As the Water Gnome Vodnik (Rusalka’s father), Philip Wing was stern yet ultimately kind, demonstrating that his character’s actions, while seemingly strict at times, were borne out of love and caring for his daughter. Alyssa Nicole Samson, clad in striking red and black, was a relentlessly unforgiving Jezibaba and certainly “got” the character’s mix of malevolence and grotesque comedy.

Leila Kirves was imperious as the colorful and charismatic Foreign Princess, the femme fatale who attempts to steal the Prince’s heart from the naive Rusalka. Whenever Kirves and Thornsley were onstage at the same time, the tension between the two was palpable—a telling scenario of intense interpersonal psychodrama within the overall arch of the opera’s story.
The trio of Wood Sprites—Brittany St. Clair Gamble, Emma Jang and Holly Duerichen—were visually and vocally impressive and memorable. Even if the roles are not collectively huge, they are significant at linking the elements of the opera.
Nancy Hermiston’s assured direction ensured staged elements and positioning were smooth, coherent and deftly executed. Stage movement was always purposeful, direct and rooted entirely in the current emotional reality of a scene. The forward thrust of the drama always maintained a lyrical, coherent flow that heightened audience engagement.

Ably conducted by Norbert Baxa, a pared-down Vancouver Opera Orchestra made a liltingly idiomatic traversal of Dvorak’s melody-infused score. Basa’s Czech heritage has him acutely attuned to the nuance of Dvorak’s quintessentially Czech music and the responsive VOO musicians deftly handled music that must have been unfamiliar to them (Vancouver Opera has never staged Rusalka) with extraordinary naturalness and ease. Both Baxa and the VOO appear regularly in the UBC Opera pit and, if anything, seem to perform better each time I hear them.

In the non-singing realm of this staging, I was particularly impressed with the elegant, flowing and colorful costumes of Parvin Mirhady and the flexible, imaginative set design of Alessia Carpoca. Projected backdrops, from lake and leafy woodland to imposing castle courtyard, had a naturalness and ease of flow as they shifted, sometimes magically, to match the scene unfolding before them.

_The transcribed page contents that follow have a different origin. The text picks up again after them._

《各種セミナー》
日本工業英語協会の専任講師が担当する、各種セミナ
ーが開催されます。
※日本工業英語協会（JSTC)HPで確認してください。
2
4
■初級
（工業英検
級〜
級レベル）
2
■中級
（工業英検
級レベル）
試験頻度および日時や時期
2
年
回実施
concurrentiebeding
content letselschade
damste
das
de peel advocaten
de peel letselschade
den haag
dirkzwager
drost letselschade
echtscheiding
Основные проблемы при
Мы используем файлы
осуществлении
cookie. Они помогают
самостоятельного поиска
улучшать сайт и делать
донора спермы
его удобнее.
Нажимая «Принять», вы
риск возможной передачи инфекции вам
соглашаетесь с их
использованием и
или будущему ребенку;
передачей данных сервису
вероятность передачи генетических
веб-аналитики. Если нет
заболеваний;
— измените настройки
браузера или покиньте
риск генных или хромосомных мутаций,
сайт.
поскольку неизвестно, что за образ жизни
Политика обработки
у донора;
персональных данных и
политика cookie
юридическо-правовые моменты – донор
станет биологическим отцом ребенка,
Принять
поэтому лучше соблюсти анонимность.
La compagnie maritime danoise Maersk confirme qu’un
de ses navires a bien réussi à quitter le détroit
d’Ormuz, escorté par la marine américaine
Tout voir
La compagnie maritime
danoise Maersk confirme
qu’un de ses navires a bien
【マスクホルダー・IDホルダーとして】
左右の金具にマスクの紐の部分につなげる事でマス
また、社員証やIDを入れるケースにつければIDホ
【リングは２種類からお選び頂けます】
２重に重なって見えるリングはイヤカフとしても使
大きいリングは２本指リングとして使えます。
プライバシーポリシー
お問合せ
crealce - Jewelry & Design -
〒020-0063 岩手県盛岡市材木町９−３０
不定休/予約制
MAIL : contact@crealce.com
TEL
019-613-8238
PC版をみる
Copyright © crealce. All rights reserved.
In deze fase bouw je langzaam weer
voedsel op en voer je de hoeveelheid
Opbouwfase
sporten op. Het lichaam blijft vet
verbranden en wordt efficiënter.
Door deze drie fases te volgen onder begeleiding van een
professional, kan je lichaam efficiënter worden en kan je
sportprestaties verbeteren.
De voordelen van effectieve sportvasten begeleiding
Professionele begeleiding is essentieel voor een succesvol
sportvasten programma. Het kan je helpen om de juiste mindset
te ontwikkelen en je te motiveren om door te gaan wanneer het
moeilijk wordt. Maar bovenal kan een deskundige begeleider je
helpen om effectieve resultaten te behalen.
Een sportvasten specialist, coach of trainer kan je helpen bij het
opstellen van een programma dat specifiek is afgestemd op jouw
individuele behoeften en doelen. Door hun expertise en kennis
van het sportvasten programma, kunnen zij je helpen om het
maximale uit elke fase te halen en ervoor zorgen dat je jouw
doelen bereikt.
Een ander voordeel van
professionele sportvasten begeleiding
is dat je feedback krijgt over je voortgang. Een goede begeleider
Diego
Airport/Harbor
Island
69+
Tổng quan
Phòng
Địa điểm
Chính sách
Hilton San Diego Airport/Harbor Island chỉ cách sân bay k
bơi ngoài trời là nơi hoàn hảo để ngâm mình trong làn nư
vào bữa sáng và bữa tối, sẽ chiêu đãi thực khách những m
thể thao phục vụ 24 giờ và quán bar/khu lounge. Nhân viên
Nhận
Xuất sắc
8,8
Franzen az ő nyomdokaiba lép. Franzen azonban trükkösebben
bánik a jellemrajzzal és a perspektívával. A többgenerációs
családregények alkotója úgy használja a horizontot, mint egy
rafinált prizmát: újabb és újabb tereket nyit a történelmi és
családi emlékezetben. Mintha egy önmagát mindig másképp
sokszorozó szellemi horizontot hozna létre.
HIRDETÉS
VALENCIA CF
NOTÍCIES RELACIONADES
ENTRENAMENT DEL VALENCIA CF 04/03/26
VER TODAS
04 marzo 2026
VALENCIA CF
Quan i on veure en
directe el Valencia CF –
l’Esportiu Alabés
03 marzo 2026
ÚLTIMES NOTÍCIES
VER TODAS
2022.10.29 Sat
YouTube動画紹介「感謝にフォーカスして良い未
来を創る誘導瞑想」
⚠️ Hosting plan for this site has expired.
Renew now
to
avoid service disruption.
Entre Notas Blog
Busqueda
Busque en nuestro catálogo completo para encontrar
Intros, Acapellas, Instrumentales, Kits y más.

Synchronicity and timing were pretty well immaculate throughout, visually transporting the audience to Rusalka’s watery world.

Although not all the singers involved are ready for the professional stage just yet, a goodly number are well on their way. It is good to see UBC Opera infusing the world opera scene with such an abundance of largely Canadian talent, demonstrating yet again the universality of opera’s appeal.